Intended for healthcare professionals

Opinion

Helen Salisbury: The promise of a comprehensive new GP contract

BMJ 2025; 388 doi: https://doi.org/10.1136/bmj.r435 (Published 04 March 2025) Cite this as: BMJ 2025;388:r435
  1. Helen Salisbury, GP
  1. Oxford
  1. helen.salisbury{at}phc.ox.ac.uk
    Follow Helen on Bluesky @helensalisbury.bsky.social

For the first time in four years, negotiations between the Department of Health and Social Care and GP representatives in England have resulted in agreed changes to the GP contract, rather than funding and contract changes being imposed unilaterally.1 Although GPs have not been granted everything on their wish list, major steps have been made towards making good the losses of the past few years, which may at least pause the closure of general practices.

Most of the extra funding that has been agreed will go into core funding at practice level rather than being channelled through primary care networks or granted only with strings and tick boxes attached. General practices will receive approximately £9.60 more per patient each year, and, after we have covered the bill for increased staff costs imposed in last autumn’s budget through changes to National Insurance and the living wage, we will be able to spend whatever is left on providing the staff and facilities that patients need. The average annual payment per patient is estimated to be £121.90—which is not a lot to fund unlimited GP appointments, and considerably less than many patients pay to insure the health of a pet.2

Although we are no longer in dispute, some of the changes that were introduced through collective action last summer are unlikely to be reversed. The Safe Working Guidance, which advises a maximum of 25 consultations a day, has thankfully become the new normal, and we are not about to go back to the sort of unsafe working conditions that saw some GPs consulting with twice that number of patients. GPs are newly confident about saying no to unfunded work and pointing out commissioning gaps to their integrated care board rather than simply absorbing the extra work themselves.

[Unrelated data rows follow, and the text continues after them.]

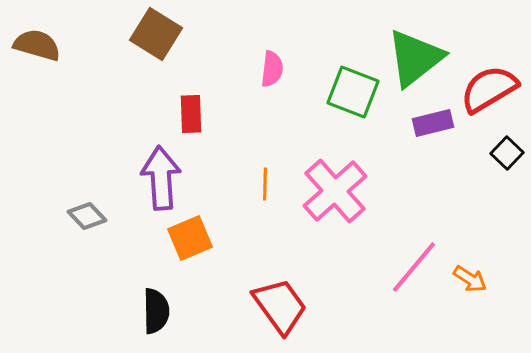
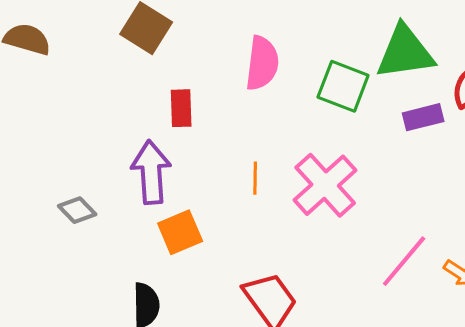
green triangle: (415, 58) -> (405, 52), turned 30
pink semicircle: (272, 69) -> (262, 63), size x1.5

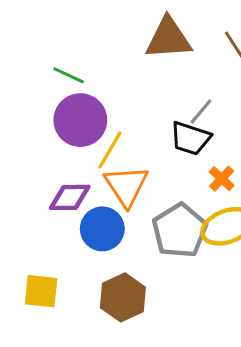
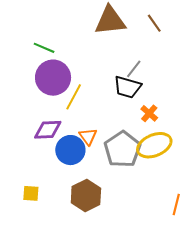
orange triangle: (126, 186) -> (88, 136), moved, size x0.6
yellow square: (41, 291) -> (31, 193), size x0.7

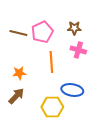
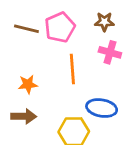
brown arrow: (16, 96) -> (24, 116), turned 48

Funding increases are welcome, but the real prize is the promise from health secretary Wes Streeting that an entirely new contract will be negotiated within the lifetime of this parliament. With the last major changes taking place in 2004, it is increasingly obvious that the current contract is no longer fit for purpose. The amount paid per patient is variable, as clearly some patients need more care than others, but the current formula does not accurately reflect differences in health needs between different populations; in particular, it pays scant attention to deprivation, a huge driver of demand for GP services.

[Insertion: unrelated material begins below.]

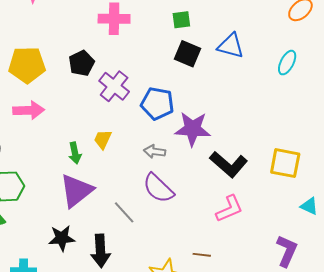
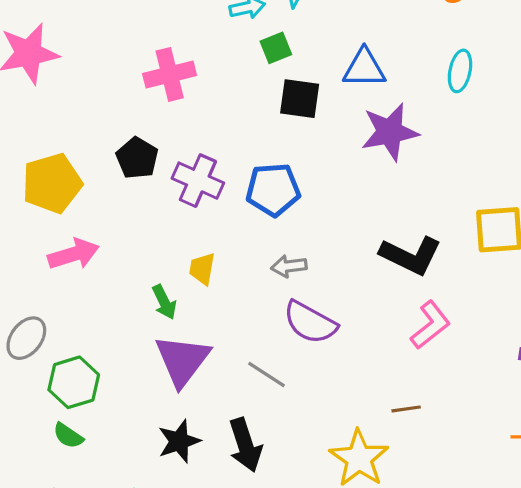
purple star: (193, 129) -> (390, 132), moved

We also need a better definition of the core services that GPs should provide if we are to control the growing mismatch between supply and demand. There are not enough hours in the day to see patients who are sick if we are also expected to offer preventive care3 and to answer all the questions patients would like to ask us. The newly negotiated contract contains an expansion of online access, due to take effect in October, and we need to be careful about the details agreed if we are to avoid being distracted from our core task; we really cannot answer every online query about bioidentical hormone replacement therapy or vitamin supplements.

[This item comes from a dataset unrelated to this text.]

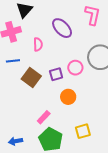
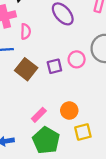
pink semicircle: (38, 44) -> (26, 31), moved
orange circle: (68, 97) -> (69, 111), moved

What I would like to see in the next contract is an emphasis on continuity and a return to traditional, holistic, relationship based care for families and communities. Given the clear evidence that this is the most cost effective way of providing healthcare, who could object? We need the funding to employ more GPs—so we can reduce each doctor’s personal list to a manageable size—and to pay for the premises they need to work in.